MemoryError 使用 MultinomilNB
MemoryError using MultinomilNB
我在对大数据使用 sklearn.naive_bayes.MultinomialNB
进行命名实体识别时出现 MemoryError,其中 train.shape = (416330, 97896)
。
data_train = pd.read_csv(path[0] + "train_SENTENCED.tsv", encoding="utf-8", sep='\t', quoting=csv.QUOTE_NONE)

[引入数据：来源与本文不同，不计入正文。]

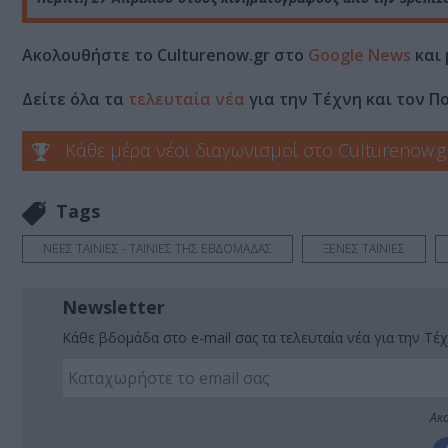
Ακολουθήστε το Culturenow.gr στο
Google News
και 
Δείτε όλα τα
τελευταία νέα
για την Τέχνη και τον Π
Κάθε μέρα νέοι διαγωνισμοί στο Culturenow.g
Tags
ΝΕΕΣ ΤΑΙΝΙΕΣ - ΤΑΙΝΙΕΣ ΤΗΣ ΕΒΔΟΜΑΔΑΣ
ΞΕΝΕΣ ΤΑΙΝΙΕΣ
Newsletter
Κάθε βδομάδα στο e-mail σας τα τελευταία νέα για την Τέχ
Ακο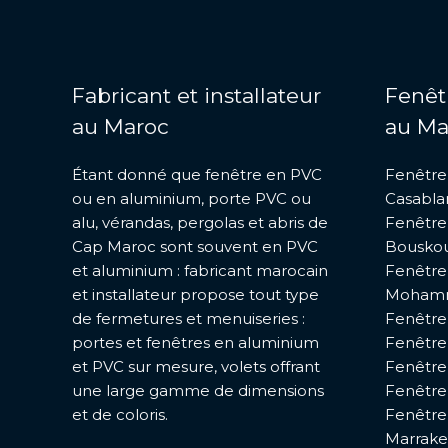
Fabricant et installateur
Fenêt
au Maroc
au Ma
Étant donné que fenêtre en PVC
Fenêtre
ou en aluminium, porte PVC ou
Casabla
alu, vérandas, pergolas et abris de
Fenêtre
Cap Maroc sont souvent en PVC
Bousko
et aluminium : fabricant marocain
Fenêtre
et installateur propose tout type
Moham
de fermetures et menuiseries :
Fenêtre
portes et fenêtres en aluminium
Fenêtre
et PVC sur mesure, volets offrant
Fenêtre
une large gamme de dimensions
Fenêtre
et de coloris.
Fenêtre
Marrak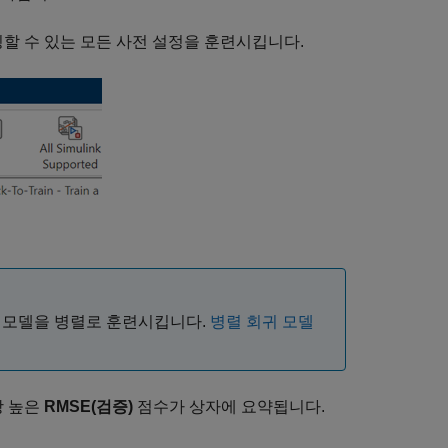
팅할 수 있는 모든 사전 설정을 훈련시킵니다.
본적으로 모델을 병렬로 훈련시킵니다.
병렬 회귀 모델
장 높은
RMSE(검증)
점수가 상자에 요약됩니다.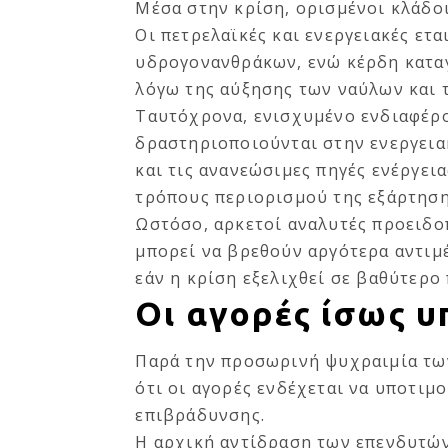
Μέσα στην κρίση, ορισμένοι κλάδο
Οι πετρελαϊκές και ενεργειακές ετ
υδρογονανθράκων, ενώ κέρδη καταγ
λόγω της αύξησης των ναύλων και
Ταυτόχρονα, ενισχυμένο ενδιαφέρο
δραστηριοποιούνται στην ενεργειακ
και τις ανανεώσιμες πηγές ενέργει
τρόπους περιορισμού της εξάρτηση
Ωστόσο, αρκετοί αναλυτές προειδοπ
μπορεί να βρεθούν αργότερα αντιμ
εάν η κρίση εξελιχθεί σε βαθύτερο
Οι αγορές ίσως υ
Παρά την προσωρινή ψυχραιμία των
ότι οι αγορές ενδέχεται να υποτιμ
επιβράδυνσης.
Η αρχική αντίδραση των επενδυτών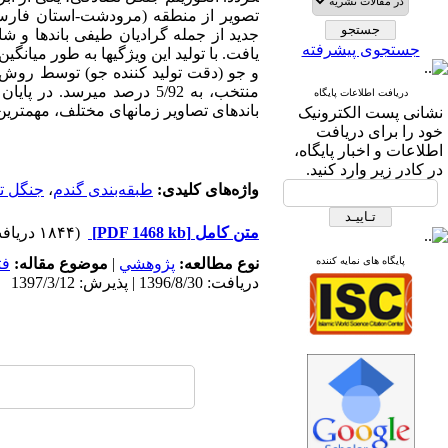
جدید از جمله گرادیان طیفی باند­ها و شا
جستجوی پیشرفته
منتخب، به 5/92 درصد می­رس
دریافت اطلاعات پایگاه
باندهای تصاویر زمان­های مختلف، مهمترین 
نشانی پست الکترونیک
خود را برای دریافت
اطلاعات و اخبار پایگاه،
در کادر زیر وارد کنید.
واژه‌های کلیدی:
طبقه‌بندی گندم
،
جنگل ت
متن کامل
[PDF 1468 kb]
(۱۸۴۴ دریافت)
پایگاه های نمایه کننده
نوع مطالعه:
پژوهشي
|
موضوع مقاله:
فت
دریافت: 1396/8/30 | پذیرش: 1397/3/12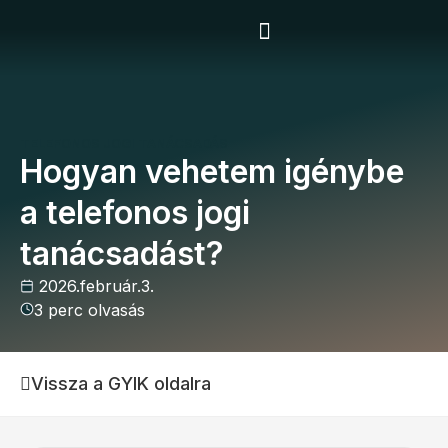
Vállalkozói program
TELEFONOS JOGI TANÁCSADÁS
Hogyan vehetem igénybe
a telefonos jogi
tanácsadást?
2026.február.3.
3 perc olvasás
Vissza a GYIK oldalra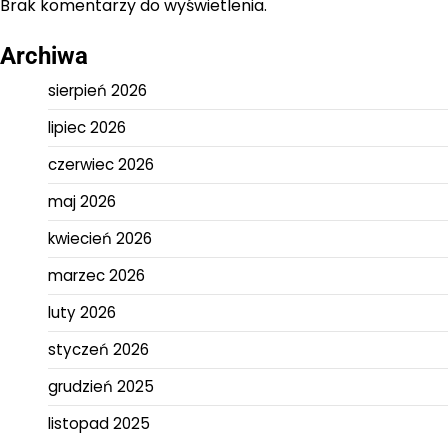
Brak komentarzy do wyświetlenia.
Archiwa
sierpień 2026
lipiec 2026
czerwiec 2026
maj 2026
kwiecień 2026
marzec 2026
luty 2026
styczeń 2026
grudzień 2025
listopad 2025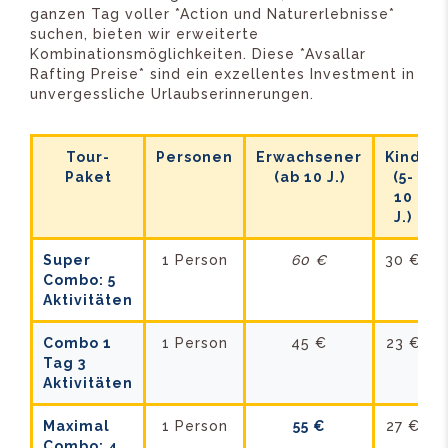
ganzen Tag voller *Action und Naturerlebnisse*
suchen, bieten wir erweiterte
Kombinationsmöglichkeiten. Diese *Avsallar
Rafting Preise* sind ein exzellentes Investment in
unvergessliche Urlaubserinnerungen.
Tour-
Personen
Erwachsener
Kind
Paket
(ab 10 J.)
(5-
10
J.)
Super
1 Person
60 €
30 €
Combo: 5
Aktivitäten
Combo 1
1 Person
45 €
23 €
Tag 3
Aktivitäten
Maximal
1 Person
55 €
27 €
Combo: 4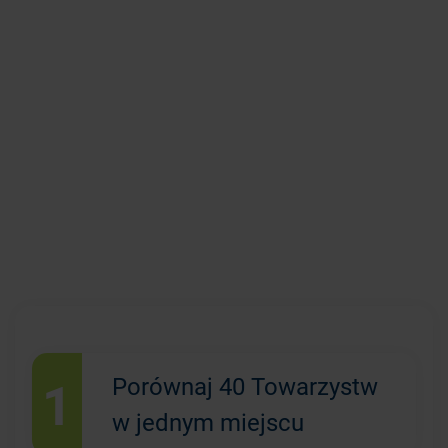
1
Porównaj 40 Towarzystw
w jednym miejscu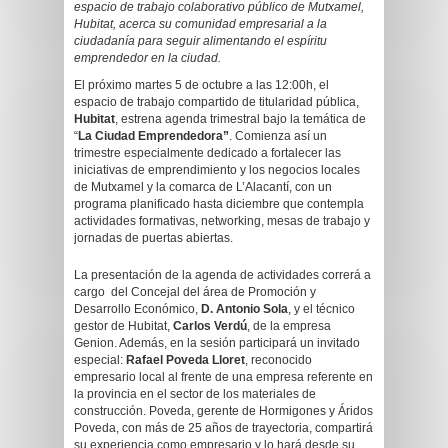
espacio de trabajo colaborativo público de Mutxamel,
Hubitat, acerca su comunidad empresarial a la
ciudadanía para seguir alimentando el espíritu
emprendedor en la ciudad.
El próximo martes 5 de octubre a las 12:00h, el
espacio de trabajo compartido de titularidad pública,
Hubitat
, estrena agenda trimestral bajo la temática de
“
La Ciudad Emprendedora”
. Comienza así un
trimestre especialmente dedicado a fortalecer las
iniciativas de emprendimiento y los negocios locales
de Mutxamel y la comarca de L’Alacantí, con un
programa planificado hasta diciembre que contempla
actividades formativas, networking, mesas de trabajo y
jornadas de puertas abiertas.
La presentación de la agenda de actividades correrá a
cargo del Concejal del área de Promoción y
Desarrollo Económico,
D. Antonio Sola
, y el técnico
gestor de Hubitat,
Carlos Verdú
, de la empresa
Genion. Además, en la sesión participará un invitado
especial:
Rafael Poveda Lloret
, reconocido
empresario local al frente de una empresa referente en
la provincia en el sector de los materiales de
construcción. Poveda, gerente de Hormigones y Áridos
Poveda, con más de 25 años de trayectoria, compartirá
su experiencia como empresario y lo hará desde su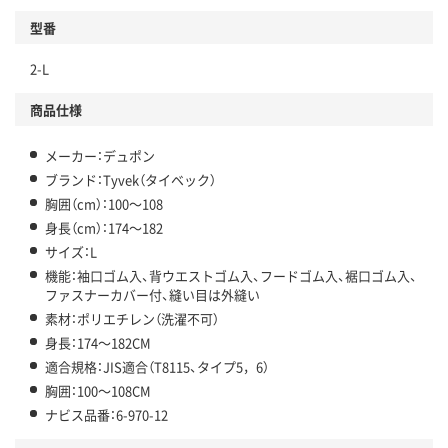
型番
2-L
商品仕様
メーカー：デュポン
ブランド：Tyvek（タイベック）
胸囲（cm）：100～108
身長（cm）：174～182
サイズ：L
機能：袖口ゴム入、背ウエストゴム入、フードゴム入、裾口ゴム入、
ファスナーカバー付、縫い目は外縫い
素材：ポリエチレン（洗濯不可）
身長：174～182CM
適合規格：JIS適合（T8115、タイプ5，6）
胸囲：100～108CM
ナビス品番：6-970-12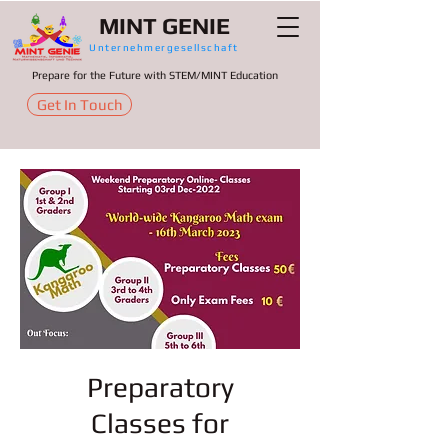
MINT GENIE
Unternehmergesellschaft
Prepare for the Future with STEM/MINT Education
Get In Touch
Preparatory
Classes for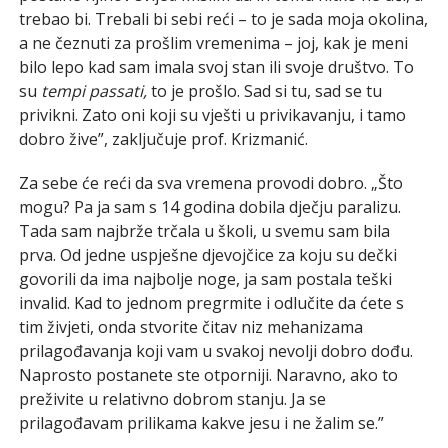
trebao bi. Trebali bi sebi reći – to je sada moja okolina,
a ne čeznuti za prošlim vremenima – joj, kak je meni
bilo lepo kad sam imala svoj stan ili svoje društvo. To
su
tempi passati,
to je prošlo. Sad si tu, sad se tu
privikni. Zato oni koji su vješti u privikavanju, i tamo
dobro žive”, zaključuje prof. Krizmanić.
Za sebe će reći da sva vremena provodi dobro. „Što
mogu? Pa ja sam s 14 godina dobila dječju paralizu.
Tada sam najbrže trčala u školi, u svemu sam bila
prva. Od jedne uspješne djevojčice za koju su dečki
govorili da ima najbolje noge, ja sam postala teški
invalid. Kad to jednom pregrmite i odlučite da ćete s
tim živjeti, onda stvorite čitav niz mehanizama
prilagođavanja koji vam u svakoj nevolji dobro dođu.
Naprosto postanete ste otporniji. Naravno, ako to
preživite u relativno dobrom stanju. Ja se
prilagođavam prilikama kakve jesu i ne žalim se.”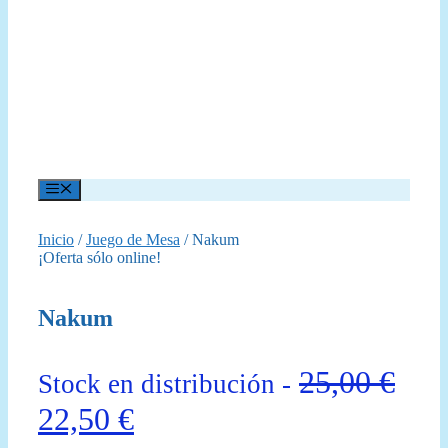
Menú
Inicio
/
Juego de Mesa
/ Nakum
¡Oferta sólo online!
Nakum
25,00
€
Stock en distribución -
El
El
22,50
€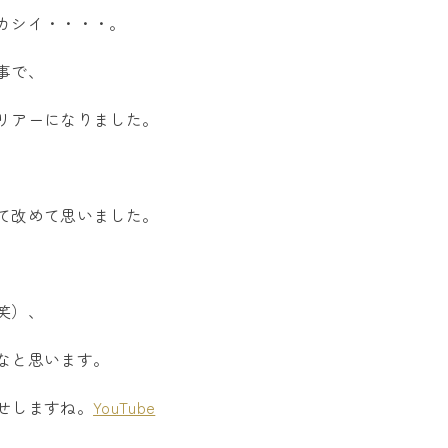
カシイ・・・・。
事で、
リアーになりました。
て改めて思いました。
笑）、
なと思います。
せしますね。
YouTube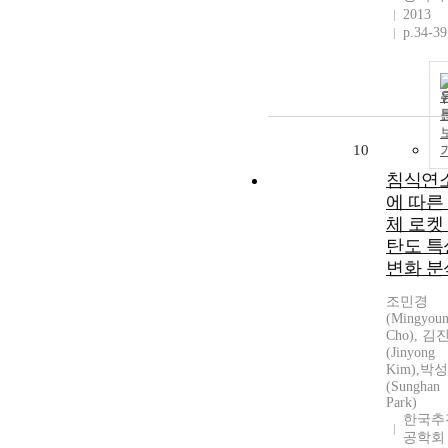
2013
p.34-39
10
침식연
에 따른
체 로켓
탄도 특
변화 분
조민경
(Mingyou
Cho), 김
(Jinyong
Kim),박
(Sunghan
Park)
한국추
공학회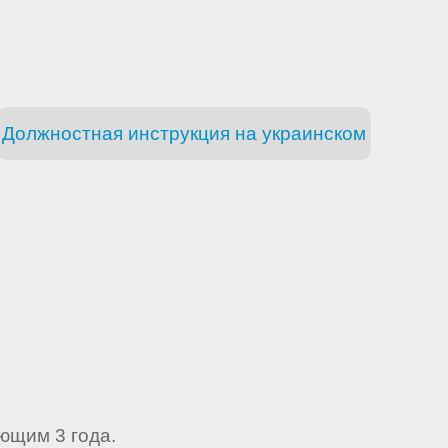
Должностная инструкция на украинском
ющим 3 года.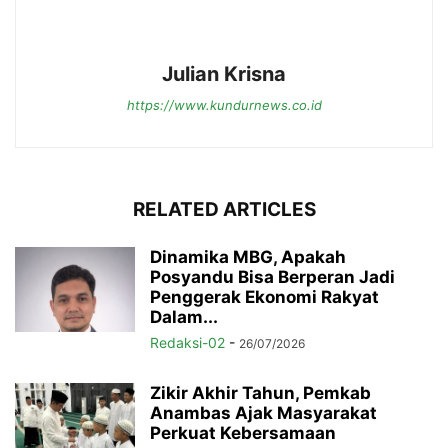
Julian Krisna
https://www.kundurnews.co.id
RELATED ARTICLES
Dinamika MBG, Apakah
Posyandu Bisa Berperan Jadi
Penggerak Ekonomi Rakyat
Dalam...
Redaksi-02
-
26/07/2026
Zikir Akhir Tahun, Pemkab
Anambas Ajak Masyarakat
Perkuat Kebersamaan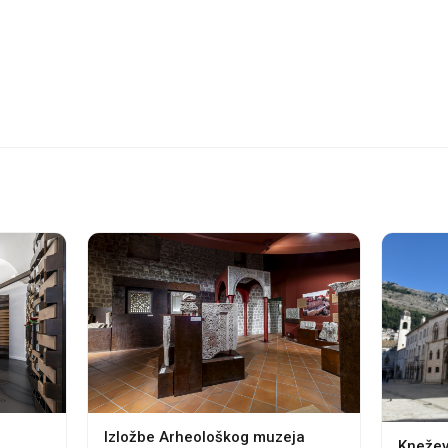
Izložbe Arheološkog muzeja
Knežev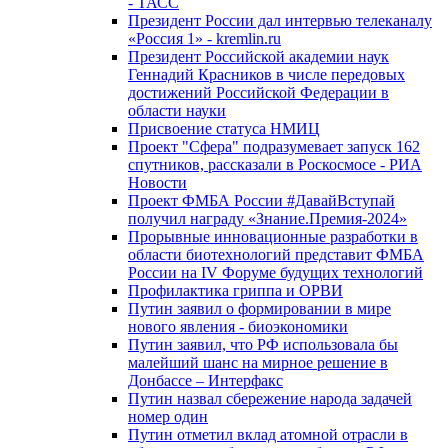
- ТАСС
Президент России дал интервью телеканалу
«Россия 1» - kremlin.ru
Президент Российской академии наук
Геннадий Красников в числе передовых
достижений Российской Федерации в
области науки
Присвоение статуса НМИЦ
Проект "Сфера" подразумевает запуск 162
спутников, рассказали в Роскосмосе - РИА
Новости
Проект ФМБА России #ДавайВступай
получил награду «Знание.Премия-2024»
Прорывные инновационные разработки в
области биотехнологий представит ФМБА
России на IV Форуме будущих технологий
Профилактика гриппа и ОРВИ
Путин заявил о формировании в мире
нового явления - биоэкономики
Путин заявил, что РФ использовала бы
малейший шанс на мирное решение в
Донбассе – Интерфакс
Путин назвал сбережение народа задачей
номер один
Путин отметил вклад атомной отрасли в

data_test = pd.read_csv(path[0] + "test_SENTENCED.tsv", encoding="utf-8", sep='\t', quoting=csv.QUOTE_NONE)
print('TRAIN_DATA:\n', data_train.tail(5))
# FIT TRANSFORM
X_TRAIN = data_train.drop('Tag', axis=1)
X_TEST = data_test.drop('Tag', axis=1)
v = DictVectorizer(sparse=False)
X_train = v.fit_transform(X_TRAIN.to_dict('records'))
X_test = v.transform(X_TEST.to_dict('records'))
y_train = data_train.Tag.values
y_test = data_test.Tag.values
classes = np.unique(y_train)
classes = classes.tolist()
nb = MultinomialNB(alpha=0.01)
nb.partial_fit(X_train, y_train, classes)
new_classes = classes.copy()
new_classes.pop()
predictions = nb.predict(X_test)
错误输出如下:
Traceback (most recent call last):
File "naive_bayes_classifier/main.py", line 107, in <module>
X_train = v.fit_transform(X_TRAIN.to_dict('records'))
File "lib/python3.8/site-packages/sklearn/feature_extraction/_dict_vectorizer.py", line 313, in fit_transform
return self._transform(X, fitting=True)
File "lib/python3.8/site-packages/sklearn/feature_extraction/_dict_vectorizer.py", line 282, in _transform
result_matrix = result_matrix.toarray()
File "lib/python3.8/site-packages/scipy/sparse/compressed.py", line 1031, in toarray
out = self._process_toarray_args(order, out)
File "lib/python3.8/site-packages/scipy/sparse/base.py", line 1202, in _process_toarray_args
return np.zeros(self.shape, dtype=self.dtype, order=order)
numpy.core._exceptions.MemoryError: Unable to allocate 304. GiB for an array with shape (416330, 97896) and data type float64
虽然,我为 DictVectorizer(sparse=False, dtype=np.short)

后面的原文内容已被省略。